However, I developed my first squish on a guy known as M in late 2014. He was the best friend of my last boyfriend and my best female friend had a crush on him so we usually spent casual time together due to the circumstances. I actually only found out what a squish was and that the definition fit this strange feeling I got which I defined as being ‘platonically in love’ with someone about 3 days ago. I had this immense attraction to this guy and I wanted to play a great role in his life; I got jealous when I saw another girl refer to him as her best friend because that is what I wanted to be. I wanted to be very close and intimate with him. After some failed attempts in forming a close bond with him, our friendship blossomed quickly over the last 2 weeks of the summer (I was still in a ‘romantic relationship with his best male friend) and we became close friends. I revealed how I really felt about him. I really love this guy. N.B Both of us were in romantic relationships for the first few months of our friendship. After forming our close friendship I did not see him for 5 months until we met up at my best friend’s house on Boxing Day. The joy that can be felt just lying in the arms of a close friend and having that physical intimacy is like a touch of heaven. I can’t wait to see him again. A time at my house we were watching TV, he was lying in my arms and holding my hands and every once in while we would just stare into one another’s eyes…then he actually kissed me on the lips. Knowing the nature of our friendship, I thought nothing romantic of this gesture and I returned the kiss. He also almost gave me a hickey. Hilariously, he only remembered this act about two months later and was confused. I told him that our friendship is already so inappropriate when judged by society’s conventional standards that a kiss on the lips is nothing.  Next time. we meet I want to discuss the whole queerplatonic thing with him and see how he reacts.

I’ve developed a 2nd squish this year and it’s still a work in progress but my feelings for him aren’t as intense as they were at the beginning for M.

I never really understood the point of ‘falling in love’ and I could never see the difference between platonic love and  romantic love. I just saw love as love and as a sexual person told myself that actual love between a romantic couple was just the same love between friends but paired with sexual attraction. When asked if I would marry without being ‘in love’ I responded yes because I know that I can love someone intensely, be intimate emotionally, physically and sexually and spend my life growing with this person without being in love with them. N.B. As a sexual person I still want my sexual relations to be within a committed relationship. I just want that connection with someone because I love being close and intimate. Without this real love, the romantic relationship would just be based on chemical reactions in the brain and there would be no true love where you choose to love someone unconditionally and be there for them no matter what. Basically we are to love all people the same. People prioritizing romantic relationships over those they have with friends and family never made sense to me. My romantic homosexual brother keeps saying that he needs someone to love him and that he needs to find love etc…and all the other dumb amatonormative phrases and I’m annoyed to hear all of them. Why not focus on your friends and family? When I read The Thinking Aro’s post on relationship anarchy I realized I always felt that way.

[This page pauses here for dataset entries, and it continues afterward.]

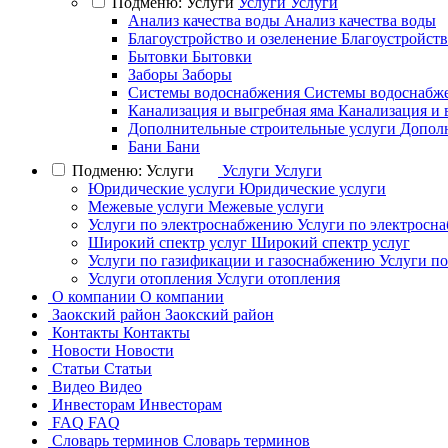
Подменю: Услуги
Услуги
Услуги
Анализ качества воды
Анализ качества воды
Благоустройство и озеленение
Благоустройств
Бытовки
Бытовки
Заборы
Заборы
Системы водоснабжения
Системы водоснабж
Канализация и выгребная яма
Канализация и 
Дополнительные строительные услуги
Дополн
Бани
Бани
Подменю: Услуги
Услуги
Услуги
Юридические услуги
Юридические услуги
Межевые услуги
Межевые услуги
Услуги по электроснабжению
Услуги по электросн
Широкий спектр услуг
Широкий спектр услуг
Услуги по газификации и газоснабжению
Услуги п
Услуги отопления
Услуги отопления
О компании
О компании
Заокский район
Заокский район
Контакты
Контакты
Новости
Новости
Статьи
Статьи
Видео
Видео
Инвесторам
Инвесторам
FAQ
FAQ
Словарь терминов
Словарь терминов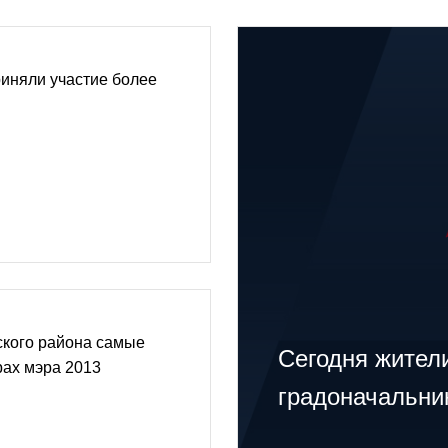
иняли участие более
ского района самые
Сегодня жител
рах мэра 2013
градоначальни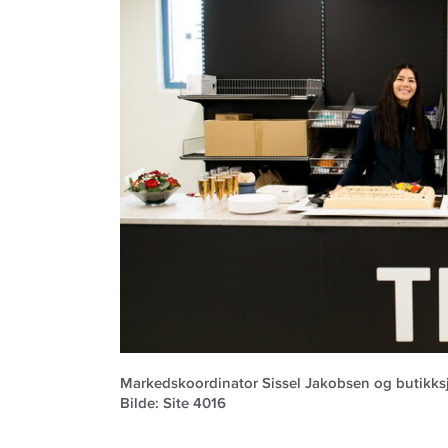
Markedskoordinator Sissel Jakobsen og butikk
Bilde: Site 4016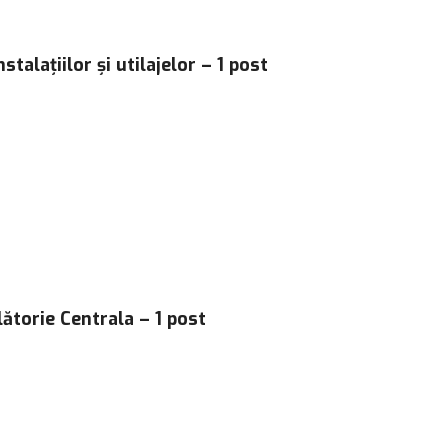
talațiilor și utilajelor – 1 post
ătorie Centrala – 1 post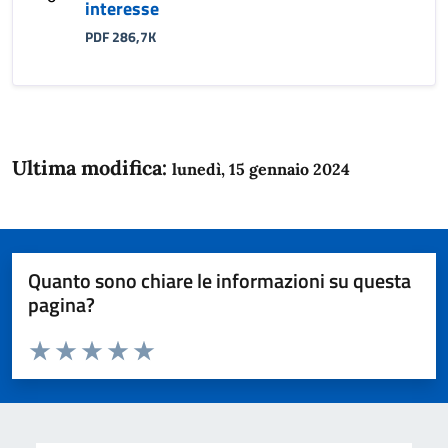
interesse
PDF 286,7K
Ultima modifica:
lunedì, 15 gennaio 2024
Quanto sono chiare le informazioni su questa
pagina?
Valuta da 1 a 5 stelle la pagina
Domanda
Valuta 1 stelle su 5
Valuta 2 stelle su 5
Valuta 3 stelle su 5
Valuta 4 stelle su 5
Valuta 5 stelle su 5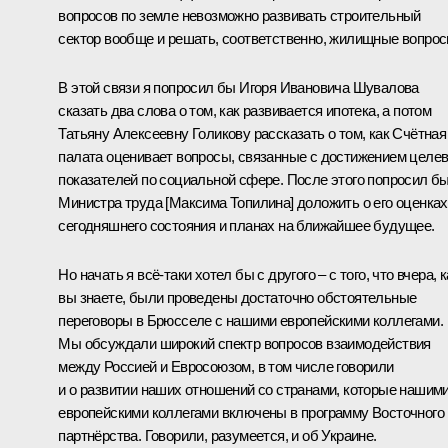
вопросов по земле невозможно развивать строительный
сектор вообще и решать, соответственно, жилищные вопрос
В этой связи я попросил бы Игоря Ивановича Шувалова
сказать два слова о том, как развивается ипотека, а потом
Татьяну Алексеевну Голикову рассказать о том, как Счётная
палата оценивает вопросы, связанные с достижением целе
показателей по социальной сфере. После этого попросил б
Министра труда [Максима Топилина] доложить о его оценках
сегодняшнего состояния и планах на ближайшее будущее.
Но начать я всё‑таки хотел бы с другого – с того, что вчера, к
вы знаете, были проведены достаточно обстоятельные
переговоры
в Брюсселе с нашими европейскими коллегами.
Мы обсуждали широкий спектр вопросов взаимодействия
между Россией и Евросоюзом, в том числе говорили
и о развитии наших отношений со странами, которые нашим
европейскими коллегами включены в программу Восточного
партнёрства. Говорили, разумеется, и об Украине.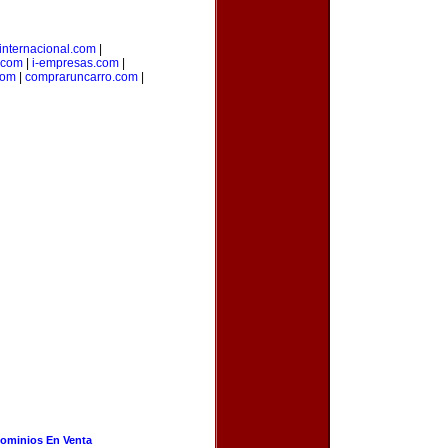
internacional.com
|
.com
|
i-empresas.com
|
com
|
compraruncarro.com
|
ominios En Venta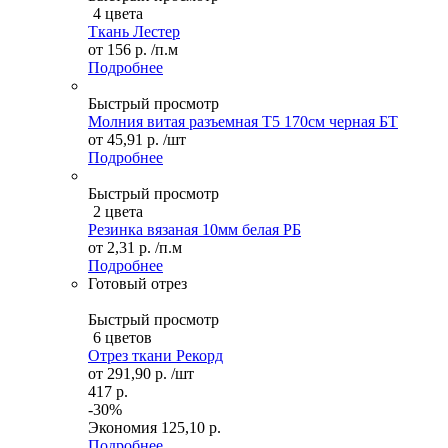
4 цвета
Ткань Лестер
от
156 р.
/п.м
Подробнее
Быстрый просмотр
Молния витая разъемная Т5 170см черная БТ
от
45,91 р.
/шт
Подробнее
Быстрый просмотр
2 цвета
Резинка вязаная 10мм белая РБ
от
2,31 р.
/п.м
Подробнее
Готовый отрез
Быстрый просмотр
6 цветов
Отрез ткани Рекорд
от
291,90 р.
/шт
417 р.
-30%
Экономия
125,10 р.
Подробнее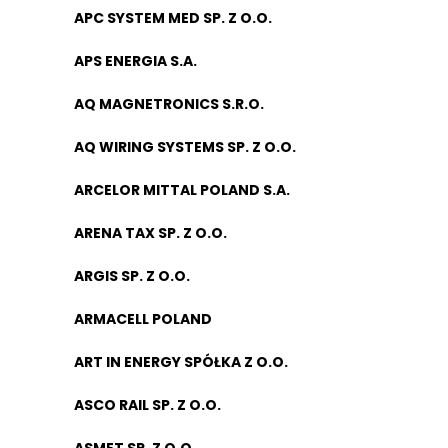
APC SYSTEM MED SP. Z O.O.
APS ENERGIA S.A.
AQ MAGNETRONICS S.R.O.
AQ WIRING SYSTEMS SP. Z O.O.
ARCELOR MITTAL POLAND S.A.
ARENA TAX SP. Z O.O.
ARGIS SP. Z O.O.
ARMACELL POLAND
ART IN ENERGY SPÓŁKA Z O.O.
ASCO RAIL SP. Z O.O.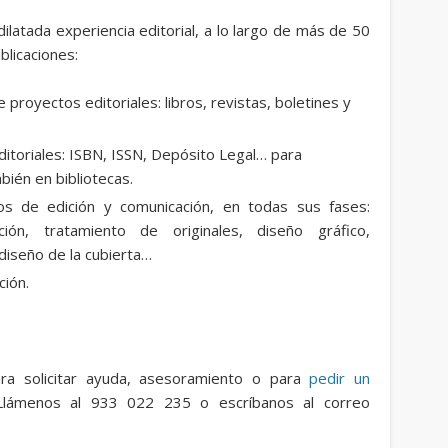
dilatada experiencia editorial, a lo largo de más de 50
blicaciones:
 proyectos editoriales: libros, revistas, boletines y
editoriales: ISBN, ISSN, Depósito Legal… para
bién en bibliotecas.
os de edición y comunicación, en todas sus fases:
ción, tratamiento de originales, diseño gráfico,
diseño de la cubierta…
ción.
ra solicitar ayuda, asesoramiento o para
pedir un
 Llámenos al 933 022 235 o escríbanos al correo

When I learned about amatonormativity, aromanticism, queerplatonic relationships and relationship anarchy a few days ago I felt like something clicked and I’ve been conflicted within myself and asking myself questions everysince. I’m single right now for several reasons: I’m actually a Christian and I’m waiting to meet someone that sort of shares my beliefs to settle down with, I’m testing myself to see if I am capable of falling in love without any pressure or other factors screwing with my judgement. I don’t see a need for a romantic relationship if I can have this intimacy with a friend.